About this exercise –
Restating the data exactly is the whole task.

Material for this exercise –
↓
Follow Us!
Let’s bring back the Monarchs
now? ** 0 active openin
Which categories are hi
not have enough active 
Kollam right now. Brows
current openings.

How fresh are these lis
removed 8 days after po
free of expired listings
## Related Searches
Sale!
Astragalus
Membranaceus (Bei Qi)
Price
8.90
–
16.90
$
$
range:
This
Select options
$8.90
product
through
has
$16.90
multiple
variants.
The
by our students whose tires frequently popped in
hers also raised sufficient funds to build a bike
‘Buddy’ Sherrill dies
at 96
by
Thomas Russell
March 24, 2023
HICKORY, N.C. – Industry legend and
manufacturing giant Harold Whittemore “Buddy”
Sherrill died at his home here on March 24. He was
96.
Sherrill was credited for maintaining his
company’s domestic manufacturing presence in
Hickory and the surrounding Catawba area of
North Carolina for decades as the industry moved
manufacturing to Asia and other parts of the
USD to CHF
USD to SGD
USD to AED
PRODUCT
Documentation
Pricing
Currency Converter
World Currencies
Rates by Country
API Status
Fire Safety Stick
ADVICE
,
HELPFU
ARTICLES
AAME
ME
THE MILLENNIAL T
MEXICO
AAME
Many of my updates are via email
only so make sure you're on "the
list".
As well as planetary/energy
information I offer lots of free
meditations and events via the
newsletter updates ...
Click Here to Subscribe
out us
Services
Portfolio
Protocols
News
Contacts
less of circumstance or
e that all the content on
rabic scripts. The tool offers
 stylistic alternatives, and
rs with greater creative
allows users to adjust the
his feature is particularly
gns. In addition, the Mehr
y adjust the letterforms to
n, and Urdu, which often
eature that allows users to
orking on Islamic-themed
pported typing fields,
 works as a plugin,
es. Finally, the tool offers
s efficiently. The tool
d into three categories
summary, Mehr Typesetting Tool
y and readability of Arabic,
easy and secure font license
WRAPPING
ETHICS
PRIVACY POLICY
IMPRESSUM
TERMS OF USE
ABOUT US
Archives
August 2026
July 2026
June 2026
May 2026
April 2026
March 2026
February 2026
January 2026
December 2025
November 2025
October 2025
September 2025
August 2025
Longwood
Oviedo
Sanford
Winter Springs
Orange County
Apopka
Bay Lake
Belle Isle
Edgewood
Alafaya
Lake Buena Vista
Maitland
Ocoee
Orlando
↑
Result of the exercise –
Follow Us!
Let’s bring back the Monarchs
now? ** 0 active openin
Which categories are hi
not have enough active 
Kollam right now. Brows
current openings.

How fresh are these lis
removed 8 days after po
free of expired listings
## Related Searches
Sale!
Astragalus
Membranaceus (Bei Qi)
Price
8.90
–
16.90
$
$
range:
This
Select options
$8.90
product
through
has
$16.90
multiple
variants.
The
by our students whose tires frequently popped in
hers also raised sufficient funds to build a bike
‘Buddy’ Sherrill dies
at 96
by
Thomas Russell
March 24, 2023
HICKORY, N.C. – Industry legend and
manufacturing giant Harold Whittemore “Buddy”
Sherrill died at his home here on March 24. He was
96.
Sherrill was credited for maintaining his
company’s domestic manufacturing presence in
Hickory and the surrounding Catawba area of
North Carolina for decades as the industry moved
manufacturing to Asia and other parts of the
USD to CHF
USD to SGD
USD to AED
PRODUCT
Documentation
Pricing
Currency Converter
World Currencies
Rates by Country
API Status
Fire Safety Stick
ADVICE
,
HELPFU
ARTICLES
AAME
ME
THE MILLENNIAL T
MEXICO
AAME
Many of my updates are via email
only so make sure you're on "the
list".
As well as planetary/energy
information I offer lots of free
meditations and events via the
newsletter updates ...
Click Here to Subscribe
out us
Services
Portfolio
Protocols
News
Contacts
less of circumstance or
e that all the content on
rabic scripts. The tool offers
 stylistic alternatives, and
rs with greater creative
allows users to adjust the
his feature is particularly
gns. In addition, the Mehr
y adjust the letterforms to
n, and Urdu, which often
eature that allows users to
orking on Islamic-themed
pported typing fields,
 works as a plugin,
es. Finally, the tool offers
s efficiently. The tool
d into three categories
summary, Mehr Typesetting Tool
y and readability of Arabic,
easy and secure font license
WRAPPING
ETHICS
PRIVACY POLICY
IMPRESSUM
TERMS OF USE
ABOUT US
Archives
August 2026
July 2026
June 2026
May 2026
April 2026
March 2026
February 2026
January 2026
December 2025
November 2025
October 2025
September 2025
August 2025
Longwood
Oviedo
Sanford
Winter Springs
Orange County
Apopka
Bay Lake
Belle Isle
Edgewood
Alafaya
Lake Buena Vista
Maitland
Ocoee
Orlando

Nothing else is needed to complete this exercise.